As a long-time consultant at IDEO, I hear the same four words from companies of all shapes and sizes: We need more innovation. They want to to know what they can do to to generate creativity and support developing ideas organizationally. Should they build an internal innovation lab? Hire an entrepreneur? Acquire a creative team? The answer they don’t always want to hear is that there is no wonder drug. Sometimes those approaches work, but just as often, they don’t.

But before trying something new, it’s important to look to see why innovation isn’t already happening. The failure to innovate usually comes down to two prevailing reasons: First, leadership doesn’t embody the change they want to see. Second, the organization is mired in an old way of doing things that stymies new ideas. Often, it’s a bit of both.

Innovation isn’t about products, it’s about people. An organization’s leaders need to empower their people to innovate. In our experience, there are five distinct and consistent patterns of leadership behaviors that stoke a culture of innovation regardless of company size, industry, or age:

1. Don’t just invite ideas — be open to change.

At a major cable network, one employee was inspired to create new programming.
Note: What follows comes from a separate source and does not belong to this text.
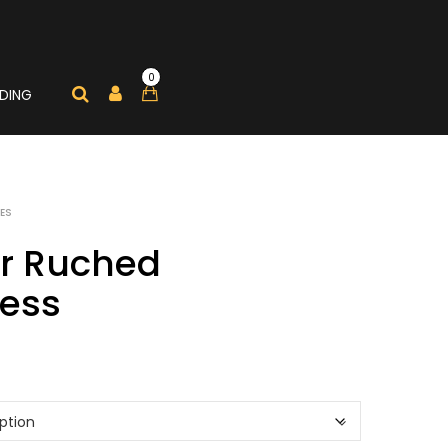
0
DING
ES
er Ruched
ess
Though she was invited to pitch her ideas, she hit a wall of leadership who were not fundamentally interested in change. She ended up leaving the company for one where the leaders modeled a culture of inclusivity by not only offering employees time to pitch ideas, but also giving transparent feedback during routine “office hours” and backing good ideas with resources.

Mandates alone don’t change behavior. Leaders need to show what “good” looks like by offering people permission to take risks, empathizing with a non-leadership perspective, and helping to remove roadblocks. Default to accepting new ideas and don’t be quick to dismiss change.

2. Practice divergent and convergent thinking loudly.

It’s easy to give the expected “right” answers and get to a resolution quickly. This is convergent thinking. But it doesn’t generate any new ideas. That’s what divergent thinking is for: hold many possibilities as true, live in a state of ambiguity, and don’t immediately drive toward solutions. It takes a different mindset — one of optimism and exploration.

Be intentional about when to use each mindset. You may need convergence when coming up with a communications or brand strategy, and divergent thinking when coming up with a new product, offer, or service. It may help to be declarative about what type of thinking is needed in a given meeting. One financial service client experimented with naming each meeting so everyone knows the “mode” they are in: idea-generation, review/decision, catch-up, and so forth.

3. Reward the right outcomes.

The leaders of a large legacy company announced a new approach at a town hall: they would encourage collaboration and embrace failure as a way to become more innovative. But their performance management process did not change and rewarded one thing: successfully achieving goals, regardless of collaboration or creativity. So, employees simply ignored the new strategy. There was even a secret set of employee guidelines (developed without leadership or HR’s knowledge) that offered tips on how to set achievable goals and how to ensure you got credit for it — all in service of a better review and a better bonus.

If you are trying to build a stronger culture of innovation, take a good look at the people systems you have in place — compensation, promotions, performance management, and even hiring. Are they set up to work with you or against you?

4. Keep direction and autonomy in balance.

Top-down directives from leadership help set vision and priorities, but they often unintentionally disempower people, too. To set up an ideal environment for innovation, offer autonomy at all levels. Find ways to make employees feel safe to exercise bottom-up ownership. For example, Basecamp’s 37Signals named January 19 as “boycott a meeting day” to create more space and time for emergent ideas.

5. Keep it authentic.

Company values often describe an ideal state — not the current state — with no leadership support to move from one to the other. To keep your aspirational values and vision authentic, you need to support the means to achieve them. IDEO aligns its employee development programs with its values, which we share with all employees in the Little Book of IDEO, a clothbound mini manifesto that explains why we uphold certain ways of working. In practice, if you’re not “making others successful” and “talking less, doing more” you are not likely to advance in your career at IDEO.

In the same vein, it’s easy to lay out a five-step plan, as I’ve just done here. The real work comes in instilling these behaviors throughout your company, and laying the groundwork so employees are able to connect the dots themselves. If you start by modeling a permissive, inclusive, and authentic leadership style, others will follow. And before you know it, you’ll be swimming in new ideas.

Duane Bray is the Global Head of Talent at IDEO.